Estonian Civil Aviation Administration

Agency overview
- Formed: 16 January 1990
- Dissolved: 1 January 2021
- Superseding agency: Estonian Transport Administration;
- Jurisdiction: Ministry of Economic Affairs and Communications
- Headquarters: Lõõtsa 5 (Ülemiste City), Tallinn 59°25′17″N 24°48′10″E﻿ / ﻿59.421251°N 24.802797°E

= Estonian Civil Aviation Administration =

Government agency of Estonia

The Estonian Civil Aviation Administration (Lennuamet) was the civil aviation authority of Estonia, working in the jurisdiction of Ministry of Economic Affairs and Communications and exercising civil aviation state inspection and supervising over the implementation of national laws and regulations.
The Estonian Civil Aviation Administration was merged into the Transport Administration on 1 January 2021.
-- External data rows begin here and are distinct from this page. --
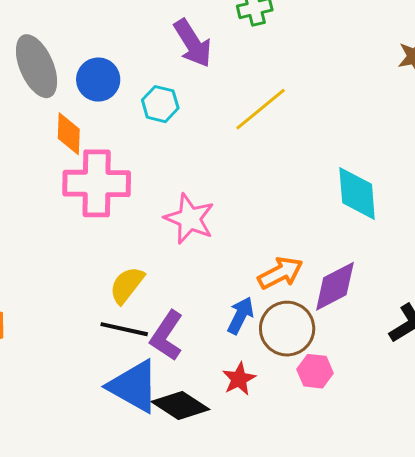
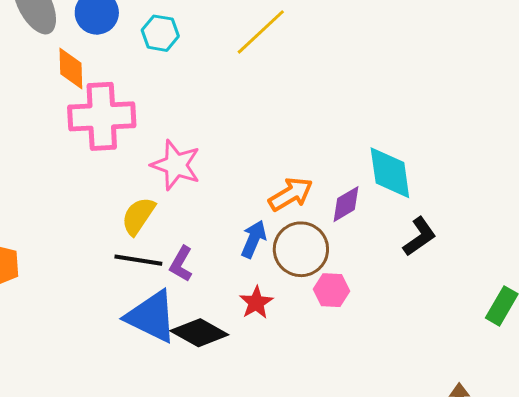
cyan diamond: (357, 194) -> (390, 173), moved
pink star: (189, 219) -> (176, 165), moved
purple diamond: (335, 286) -> (346, 204), size x0.7
purple L-shape: (167, 336) -> (181, 264), size x0.7

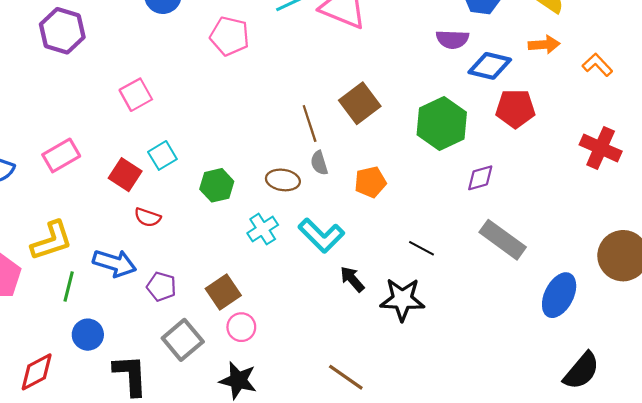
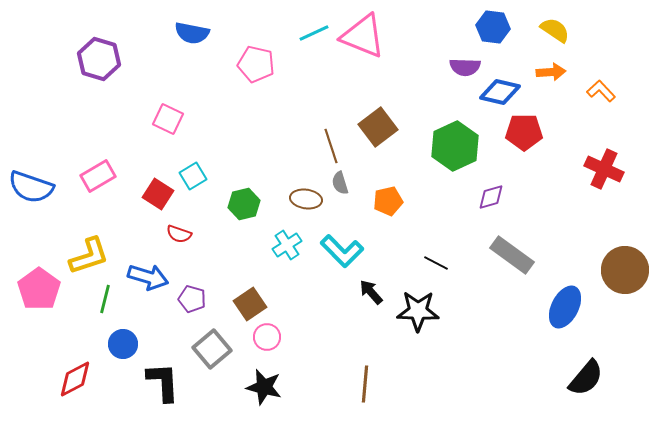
pink square: (136, 95) -> (168, 119), turned -36
brown line: (346, 377) -> (365, 384), turned 60

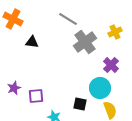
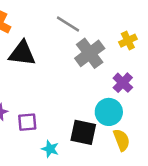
black triangle: (32, 42) -> (22, 53), size x1.6
black square: (80, 104) -> (83, 132), size x1.5

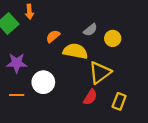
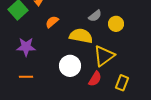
orange semicircle: (53, 36) -> (52, 22), moved
white circle: (43, 82) -> (70, 66), moved

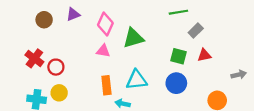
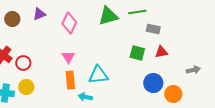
gray rectangle: (196, 30) -> (153, 29), turned 56
green triangle: (133, 38) -> (108, 16), moved
pink triangle: (103, 51) -> (68, 57), moved, turned 48
blue circle: (176, 83) -> (153, 83), moved

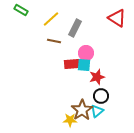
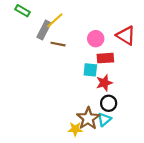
red triangle: (117, 18) -> (126, 35), moved
gray rectangle: (75, 28) -> (44, 30), moved
pink circle: (86, 53) -> (96, 39), moved
red rectangle: (72, 64) -> (105, 58), moved

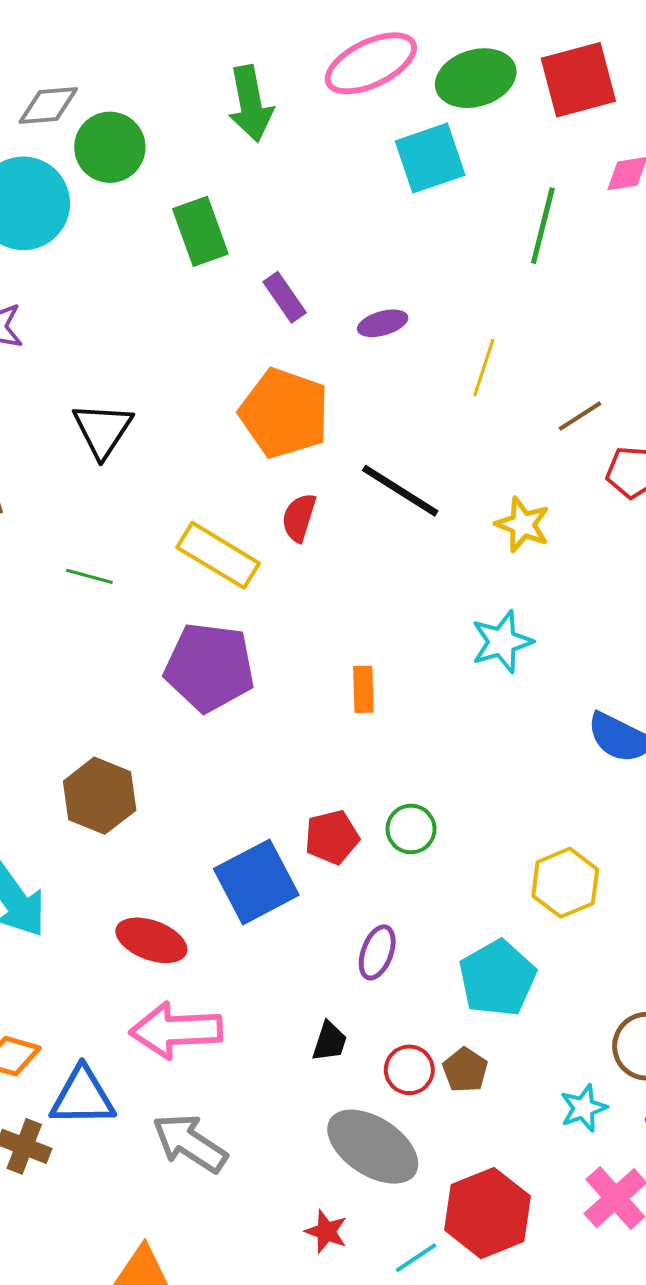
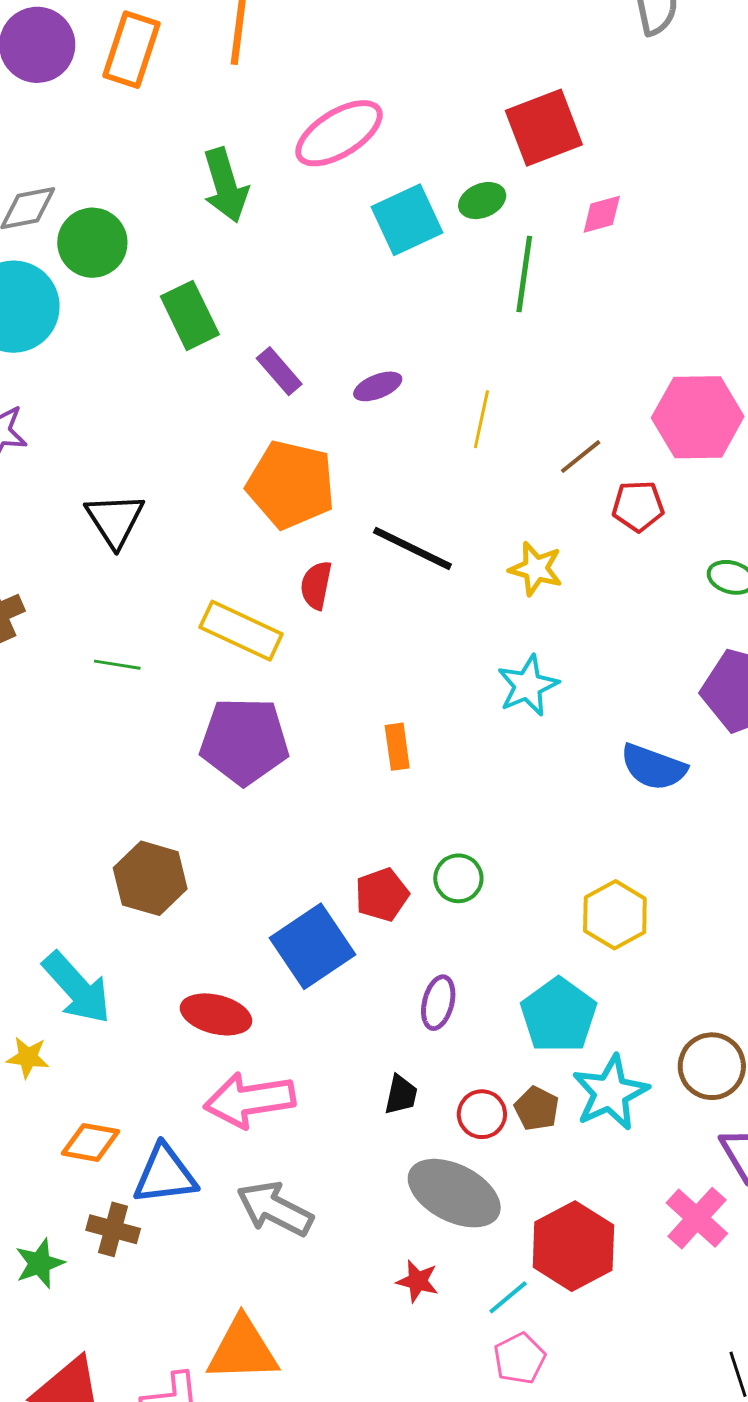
green ellipse: (476, 78) -> (482, 201), moved, size x0.6
cyan star: (584, 1108) -> (610, 1093), moved, size x1.6

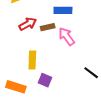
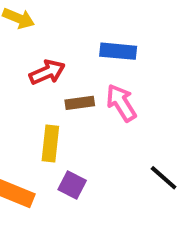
brown rectangle: (48, 27) -> (80, 103), moved

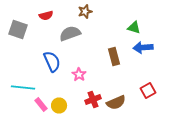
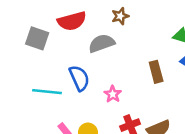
red semicircle: (46, 16) -> (72, 21), size x1.6
cyan line: (23, 88) -> (47, 92), moved

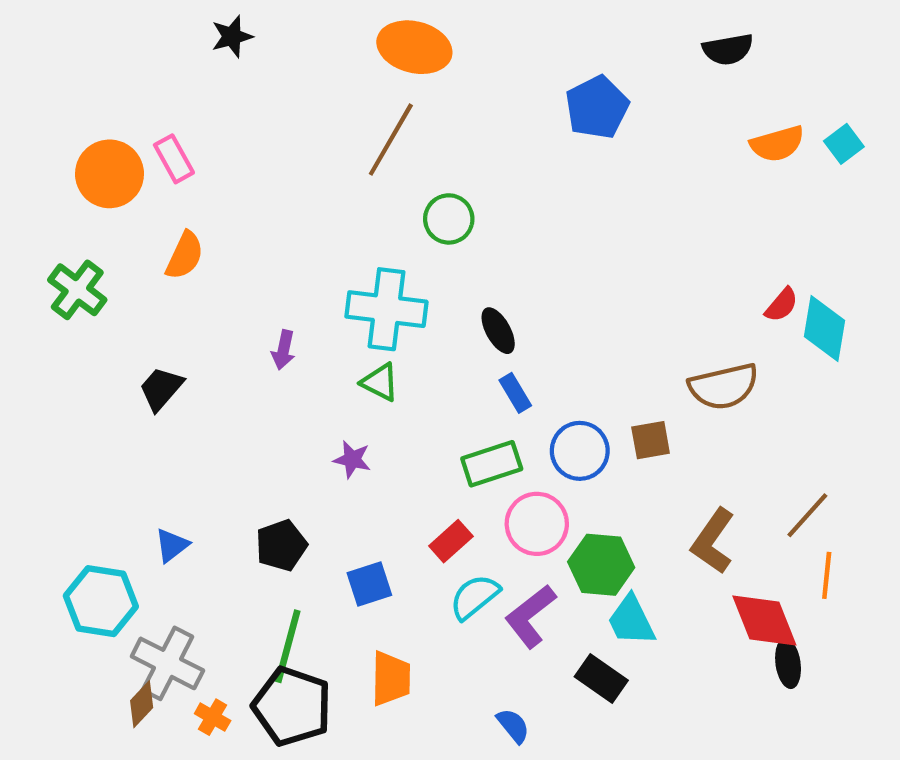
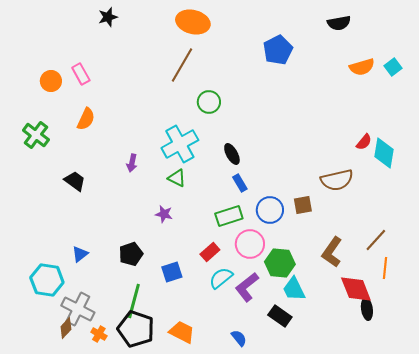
orange circle: (109, 174) -> (51, 81), size x0.7
cyan cross: (386, 309) -> (180, 144), turned -36
black trapezoid: (161, 389) -> (75, 181), turned 85
orange trapezoid: (391, 678) -> (182, 332), moved, turned -64

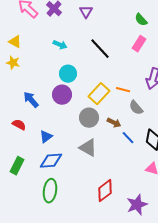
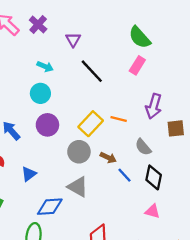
purple triangle: (86, 12) -> (73, 40), moved
green semicircle: (141, 20) -> (140, 37), size x1.5
cyan circle: (68, 74) -> (40, 93), moved
gray semicircle: (136, 108) -> (143, 147), moved
blue diamond: (51, 161) -> (50, 207), moved

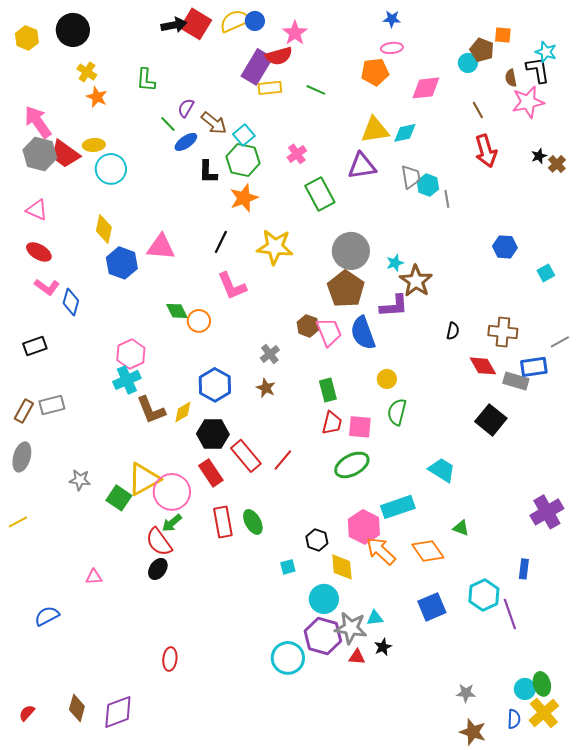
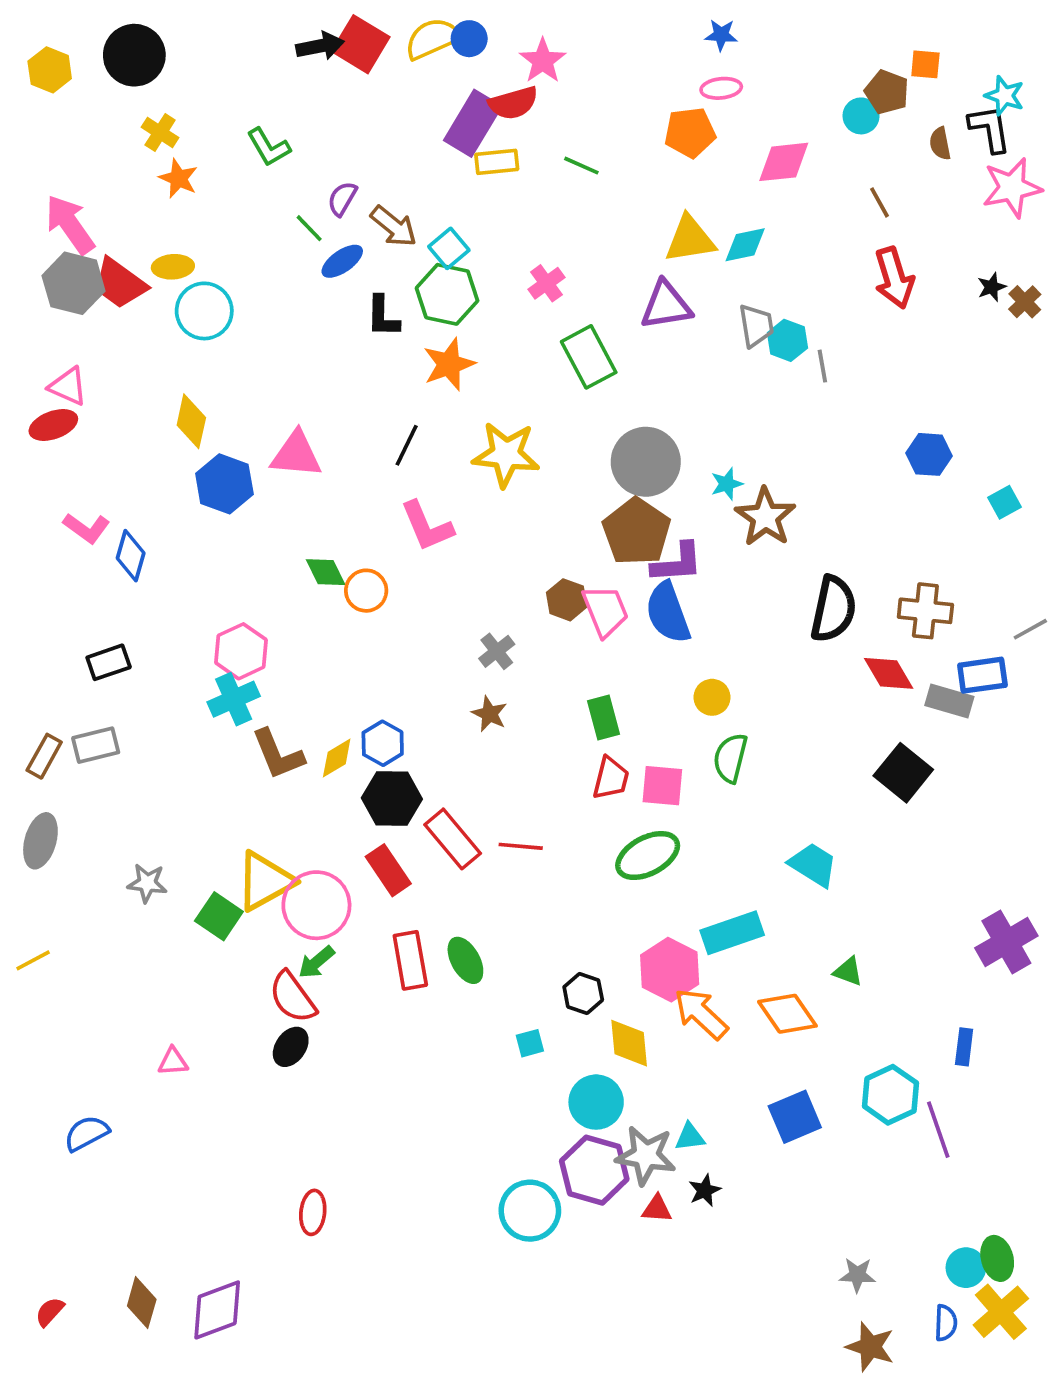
green L-shape: (146, 80) -> (269, 147), turned -35
pink star: (528, 102) -> (1012, 188), moved
red ellipse: (39, 252) -> (53, 425), moved, turned -50
purple L-shape: (394, 306) -> (677, 563), moved
black semicircle: (453, 331) -> (833, 609), size x2.0
black rectangle: (35, 346) -> (109, 662), moved
blue hexagon: (215, 385) -> (383, 743), moved, size x0.7
red line: (283, 460) -> (521, 846), turned 55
The Civil Aviation Authority had the highest competence in the organization and supervision of aviation safety in Estonia, it was an internationally recognized organization. The Agency dealt with the regulation of civil aviation safety, issued aviation permits, maintained aircraft registers, issued maintenance organization certificates, aircraft airworthiness and flight simulator equipment qualification certificates, organized radio communication (aviation radio conversations) qualification exams, line pilot, commercial pilot and instrument flight competency theory exams, etc.